The beginning of knowledge, wrote Frank Herbert, is the beginning of something we do not understand. To discover this treasure in the museum's TV collection, remember how broadcasting began in the west, past the great river. Your key is to go just to far, and no farther.

Now came the real head-scratching. I knew that the clue about how broadcasting began referred to the letter K from a summer living in Alton, Illinois: I could get to the great river by walking about a mile, and I was perplexed to hear radio stations whose call signs started with both W and K. (The Frank Herbert quote is also a clue to the letter K, if a bit more obtuse.) The question: what to do with the letter K?

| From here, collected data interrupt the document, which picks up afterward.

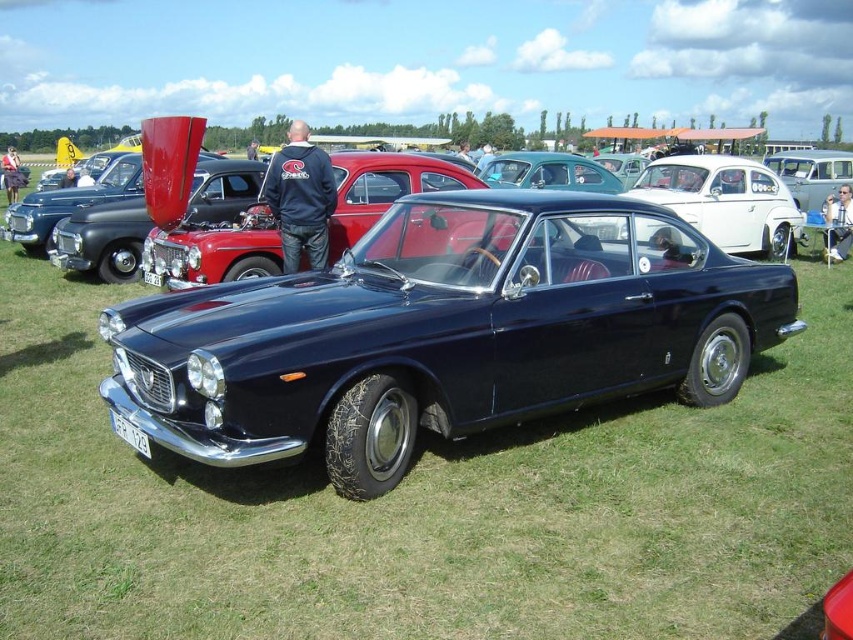 Question: Can you confirm if shiny dark blue sedan at center is thinner than dark blue leather jacket at center?

Choices:
 (A) no
 (B) yes

Answer: (B)

Question: Is shiny dark blue car at center below black plastic license plate at center?

Choices:
 (A) yes
 (B) no

Answer: (B)

Question: Which object is farther from the camera taking this photo?

Choices:
 (A) shiny dark blue sedan at center
 (B) black plastic license plate at center

Answer: (A)

Question: Is shiny dark blue sedan at center to the right of black fabric jacket at center from the viewer's perspective?

Choices:
 (A) yes
 (B) no

Answer: (B)

Question: Which is farther from the dark blue leather jacket at center?

Choices:
 (A) black plastic license plate at center
 (B) shiny dark blue car at center

Answer: (A)

Question: Estimate the real-world distances between objects in this image. Which object is farther from the shiny dark blue sedan at center?

Choices:
 (A) shiny dark blue car at center
 (B) white plastic license plate at center
 (C) white glossy sedan at center

Answer: (C)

I scoured the Museum of American History's Popular Entertainment collection about a dozen times for something that seemed likely. I was particularly taken with Kermit the Frog for a while--it started with K, so it had to be the correct answer, right? But the answer wasn't Kermit, or Seinfeld's puffy shirt, or any of the dozen '60s lunch boxes in the museum's collection. Nor was the answer "KDKA," the easternmost radio station with a K--- call sign.

I gave up for a moment; this was one of only three puzzles that I had to leave and come back to because I was genuinely stuck. Even the approach seemed wrong: Hope Diamond hadn't needed any a priori knowledge of what was in the museum, and Ken Jennings had told us that we should never need to guess, and each puzzle was designed to tell us the right answer, letter by letter.

While walking through Berkeley later that day, a brilliant idea hit me basically out of nowhere: what if I needed to take "key" more literally? As soon as I got home, I pulled out my key to the cipher, encoded the string "ABCDEFGHIJK"... and got "GLHMJANOPFI" back out, clearly garbage. On the other hand, when I decoded the same string, I got "FONZSJACKET," or "Fonz's jacket," the correct answer. Having never watched an episode of Happy Days, this one was less immediately significant to me (and likely to a lot of my fellow Millennials solving the puzzle), but it's still a pretty cool piece of TV history.

What I learned about American history: entirely accidentally (and red herring-ly) a whole lot about the early history of radio broadcast in the US.